An artist's impression of the origin of FRB 20221022A. (Daniel Liévano/MIT News) |
When a magnetar within the Milky Way galaxy belched out a flare of colossally powerful radio waves in 2020, scientists finally had concrete evidence to pin down an origin for fast radio bursts.
A mind-blowing new study has now narrowed down the mechanism. By studying the twinkling light of a fast radio burst detected in 2022, a team of astronomers has traced its source to the powerful magnetic field around a magnetar, in a galaxy 200 million light-years away.
It's the first conclusive evidence that fast radio bursts can emerge from the magnetospheres of magnetars.
"In these environments of neutron stars, the magnetic fields are really at the limits of what the Universe can produce," says astrophysicist Kenzie Nimmo of the Massachusetts Institute of Technology (MIT).
"There's been a lot of debate about whether this bright radio emission could even escape from that extreme plasma."
An artist's impression of a magnetospheric FRB. (Daniel Liévano/MIT News) |
Fast radio bursts (FRBs) have puzzled scientists since they were first discovered in 2007. They are, as the name suggests, extremely brief bursts of radio emission, lasting just milliseconds. They're also extremely powerful, sometimes releasing more energy than 500 million Suns in that brief blink of time.
FRBs are hard to study because most of the time, they burst only once. This makes them impossible to predict, and tricky – but not impossible – to trace back to a source. A number of one-off FRBs have been traced to galaxies across millions to billions of light-years of space-time.

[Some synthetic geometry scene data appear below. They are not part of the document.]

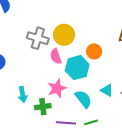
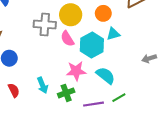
orange circle: (94, 51) -> (103, 13), moved
pink star: (57, 88) -> (76, 71), turned 30
cyan triangle: (107, 90) -> (113, 34), moved, turned -32

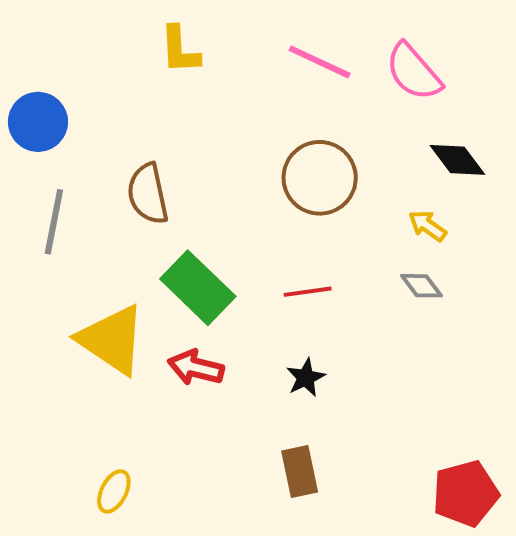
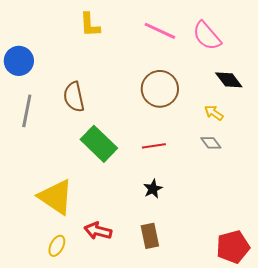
yellow triangle: (112, 340) -> (56, 197), moved
red arrow: (196, 368) -> (98, 231), moved

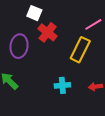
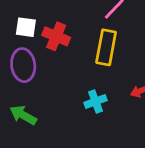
white square: (34, 13) -> (26, 27), moved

Magnetars are particularly unusual neutron stars, which themselves are the extremely dense core remnants left over after a massive star goes supernova. But magnetars have much more powerful external magnetic fields than ordinary neutron stars – around 1,000 times stronger. They're the most powerful magnetic fields in the Universe.
To trace the origin of an FRB, Nimmo and her colleagues studied a property known as scintillation in an event known as FRB 20221022A, first detected in 2022 and subsequently traced to a galaxy 200 million light-years away. Scintillation is what makes stars twinkle – the distortion of the path of light as it travels through gas in space. The longer the distance traveled, the stronger the twinkling.

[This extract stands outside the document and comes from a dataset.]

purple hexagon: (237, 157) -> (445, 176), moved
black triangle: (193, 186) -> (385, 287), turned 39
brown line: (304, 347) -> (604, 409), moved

A companion paper studying the polarization of the light from FRB 20221022A – the degree to which the orientation of its waves is twisted – found an S-shaped angle swing consistent with a rotating object, a first for an FRB. This suggested that the signal originated from very close to the rotating object.
Zooming in to a 10,000-kilometer region, from a distance of 200 million light years, is like being able to measure the width of a DNA helix, which is about 2 nanometers wide, on the surface of the Moon," Masui says. "There's an amazing range of scales involved."
These bursts are always happening," Masui says. "There may be a lot of diversity in how and where they occur, and this scintillation technique will be really useful in helping to disentangle the various physics that drive these bursts."